Obituary of Brian Boobbyer published in The Daily Telegraph, UK

The Daily Telegraph, the UK's largest selling quality daily paper, today carries an obituary of Brian Boobbyer, across six columns. 'One of his generation's finest all-round sportsmen who gave it all up at 24 to work for Moral Re-Armament' reads the headline. 

The obituary reads, in part:

'Brian Boobbyer, who died on January 17 aged 82, was one of the finest all-round sportsmen of his era but, like CT Studd and Eric Liddell before him, chose to give up his sporting career in his prime.

'By 1952 he had won nine England rugby caps as a centre and was possibly the most inventive and exciting back in the five nations [an annual rugby football championship between England, Scotland, Wales, Ireland and France] that year. He was also coveted by Middlesex to open the batting after four years in the Oxford University cricket side. Yet, at the age of 24, he turned his back on both games to work and travel overseas with Frank Buchman's Moral Re-Armament (MRA) movement.'

Describing his sporting career in detail, the obituary continues: 

'Boobbyer had always taken his Christian faith seriously. His maternal grandfather, ED Shaw, had been Bishop of Buckingham. While at Oxford, Boobbyer discovered the work of Frank Buchman, whose Moral Re-Armament movement, originally known as the Oxford Group, was challenging students to make their Christian commitment relevant to national life. Boobbyer was among those who accepted Buchman's challenge.

'Following his last term at Oxford, Boobbyer again went on a rugby tour, this time to Japan, but when it was over, and the others headed home, he stayed on to work with an international MRA group, promoting postwar reconciliation. His decision was not universally popular at home, and even his family were split over it. He never played rugby or cricket again at a serious level.

'Boobbyer subsequently travelled to many parts of the world, including the Philippines, America and India. He found that he had a gift as a public speaker, presenting spiritual themes in ways that many could understand and appreciate. He devoted the rest of his life to that work.

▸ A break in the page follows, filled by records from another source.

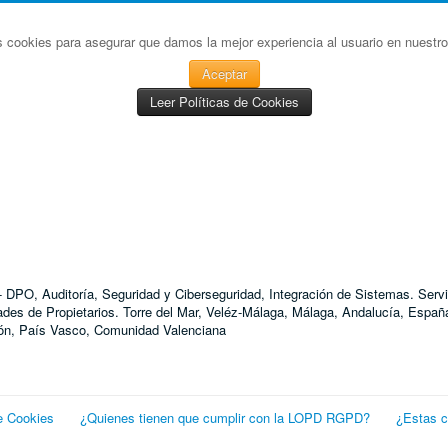
s cookies para asegurar que damos la mejor experiencia al usuario en nuestro 
Aceptar
Leer Políticas de Cookies
D - DPO, Auditoría, Seguridad y Ciberseguridad, Integración de Sistemas. S
 de Propietarios. Torre del Mar, Veléz-Málaga, Málaga, Andalucía, España
agón, País Vasco, Comunidad Valenciana
e Cookies
¿Quienes tienen que cumplir con la LOPD RGPD?
¿Estas 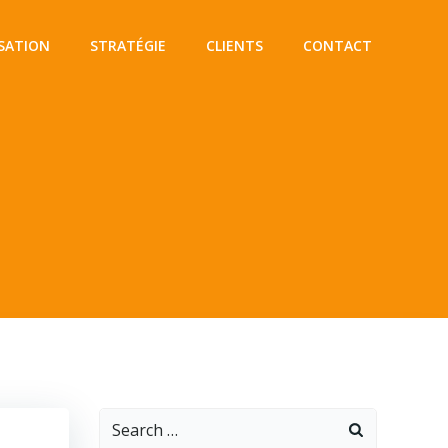
SATION
STRATÉGIE
CLIENTS
CONTACT
Search
for: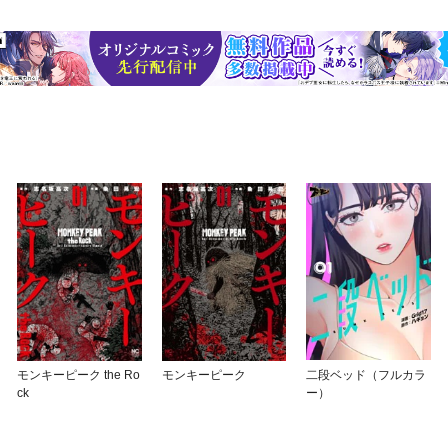
モンキーピーク the Ro
モンキーピーク
二段ベッド（フルカラ
ck
ー）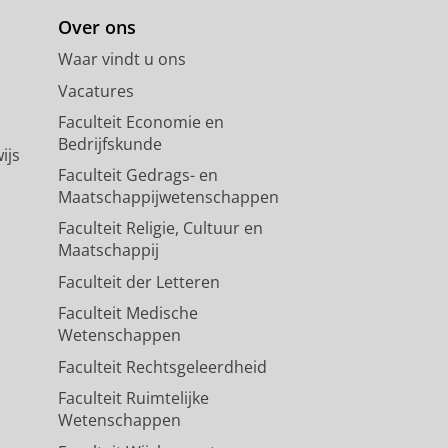
Over ons
Waar vindt u ons
Vacatures
Faculteit Economie en
Bedrijfskunde
ijs
Faculteit Gedrags- en
Maatschappijwetenschappen
Faculteit Religie, Cultuur en
Maatschappij
Faculteit der Letteren
Faculteit Medische
Wetenschappen
Faculteit Rechtsgeleerdheid
Faculteit Ruimtelijke
Wetenschappen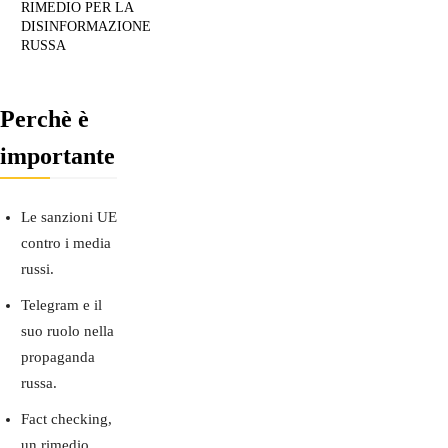
RIMEDIO PER LA
DISINFORMAZIONE
RUSSA
Perchè è
importante
Le sanzioni UE
contro i media
russi.
Telegram e il
suo ruolo nella
propaganda
russa.
Fact checking,
un rimedio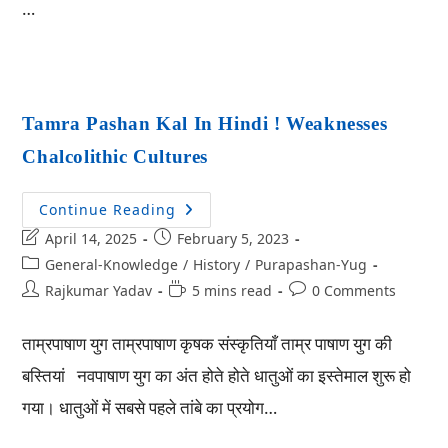
…
Tamra Pashan Kal In Hindi ! Weaknesses
Chalcolithic Cultures
Continue Reading
April 14, 2025
February 5, 2023
General-Knowledge
/
History
/
Purapashan-Yug
Rajkumar Yadav
5 mins read
0 Comments
ताम्रपाषाण युग ताम्रपाषाण कृषक संस्कृतियाँ ताम्र पाषाण युग की
बस्तियां नवपाषाण युग का अंत होते होते धातुओं का इस्तेमाल शुरू हो
गया। धातुओं में सबसे पहले तांबे का प्रयोग…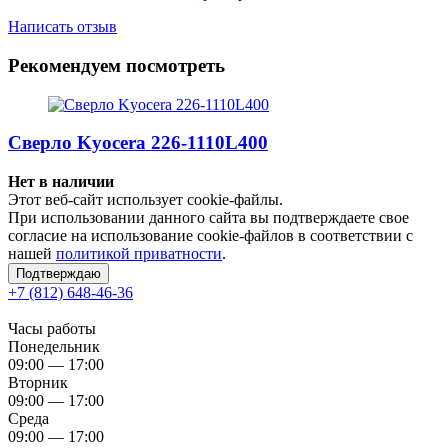
Написать отзыв
Рекомендуем посмотреть
Сверло Kyocera 226-1110L400
Нет в наличии
Этот веб-сайт использует cookie-файлы.
При использовании данного сайта вы подтверждаете свое
согласие на использование cookie-файлов в соответствии с
нашей
политикой приватности
.
Подтверждаю
+7 (812) 648-46-36
Часы работы
Понедельник
09:00 — 17:00
Вторник
09:00 — 17:00
Среда
09:00 — 17:00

'In 2005 his family collected together the best of his talks and writings, publishing them as a paperback, Like a Cork out of a Bottle. The title was a reference to a description of him in a book on the history of the Varsity match but it could equally have been applied to the way he approached his faith.'

http://www.telegraph.co.uk/news/obituaries/sport-obituaries/8275118/Brian-Boobbyer.html

Brian's example

 It caused quite a stir when it was reported in our papers that Brian had not returned with the Oxford rugby team from Japan but chose to stay and work with Buchman and MRA, now Initiatives of Change. As an Ealing boy who followed him four years later to Durston House and Ripley Court schools, I owe much of my own commitment to that work to Brian's example and encouragement. I was with him and some 200 others on tour in 1952-53 in South Asia where Buchman entrusted Brian with the outreach to the universities. There are today seventy- and eighty-year-olds in India who responded to his challenge and made a difference in their country. A keen cyclist and an amateur ornithologist, Brian turned up at one meeting in Kashmir and got much kidding from us because he reported that he had crashed his bicycle “because I was watching some birds”. Brian worked closely with other international sportsmen who had joined Buchman, such as England rugby captain Peter Howard, West Indies cricket vice-captain Conrad Hunte, and British tennis star Bunny Austin, who became his close friends.